The download_weights function accepts a model URL and the file name with which we want to save the model. It then downloads the model weights from the MMDetection repository.

Then we have the function to parse the model meta files.

def parse_meta_file():
    """
    Function to parse all the model meta files inside `mmdetection/configs`
    and return the download URLs for all available models.

    Returns:
        weights_list: List containing URLs for all the downloadable models.
    """
    root_meta_file_path = 'mmdetection/configs'
    all_metal_file_paths = glob.glob(os.path.join(root_meta_file_path, '*', 'metafile.yml'), recursive=True)
    weights_list = []
    for meta_file_path in all_metal_file_paths:
        with open(meta_file_path,'r') as f:
            yaml_file = yaml.safe_load(f)
            
        for i in range(len(yaml_file['Models'])):
            try:
                weights_list.append(yaml_file['Models'][i]['Weights'])
            except:
                for k, v in yaml_file['Models'][i]['Results'][0]['Metrics'].items():
                    if k == 'Weights':
                        weights_list.append(yaml_file['Models'][i]['Results'][0]['Metrics']['Weights'])
    return weights_list

This is exactly the same as we had in the previous post.
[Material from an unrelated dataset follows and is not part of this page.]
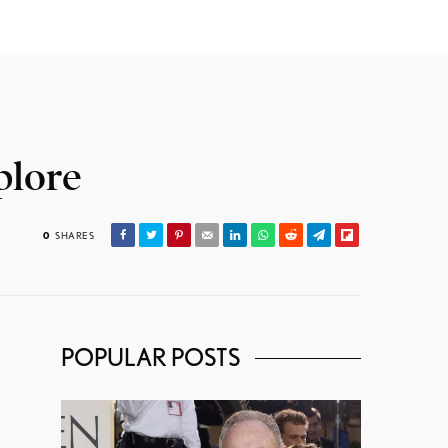
plore
0
SHARES
POPULAR POSTS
This parses through each of the model meta files (YAML files) and returns a list containing the URLs.

Next is the get_model function which accepts a model name and calls the parse_meta_file and down_weights functions accordingly.

def get_model(model_name):
    """
    Either downloads a model or loads one from local path if already 
    downloaded using the weight file name (`model_name`) provided.
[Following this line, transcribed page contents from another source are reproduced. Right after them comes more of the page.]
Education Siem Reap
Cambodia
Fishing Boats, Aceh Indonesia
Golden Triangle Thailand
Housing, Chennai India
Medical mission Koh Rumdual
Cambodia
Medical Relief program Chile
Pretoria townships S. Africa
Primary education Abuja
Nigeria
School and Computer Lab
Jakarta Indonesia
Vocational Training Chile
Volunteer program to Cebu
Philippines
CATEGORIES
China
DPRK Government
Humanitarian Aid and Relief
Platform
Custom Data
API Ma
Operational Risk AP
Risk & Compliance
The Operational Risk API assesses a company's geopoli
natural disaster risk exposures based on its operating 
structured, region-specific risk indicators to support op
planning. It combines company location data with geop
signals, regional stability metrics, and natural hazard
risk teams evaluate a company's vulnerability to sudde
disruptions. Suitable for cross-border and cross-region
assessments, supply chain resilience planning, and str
    :param model_name: Name of the weight file. Most likely in the format
        retinanet_ghm_r50_fpn_1x_coco. SEE `weights.txt` to know weight file
        name formats and downloadable URL formats.

    Returns:
        model: The loaded detection model.
    """
    # Get the list containing all the weight file download URLs.
    weights_list = parse_meta_file()

    download_url = None
    for weights in weights_list:
        if model_name == weights.split('/')[-2]:
            print(f"Founds weights: {weights}\n")
            download_url = weights
            break

    assert download_url != None, f"{model_name} weight file not found!!!"

    # Download the checkpoint file.
    download_weights(
        url=download_url,
        file_save_name=download_url.split('/')[-1]
    )

Calling this function will download the weights into the checkpoints directory.

Finally, we have the write_weights_txt_file function and main code block.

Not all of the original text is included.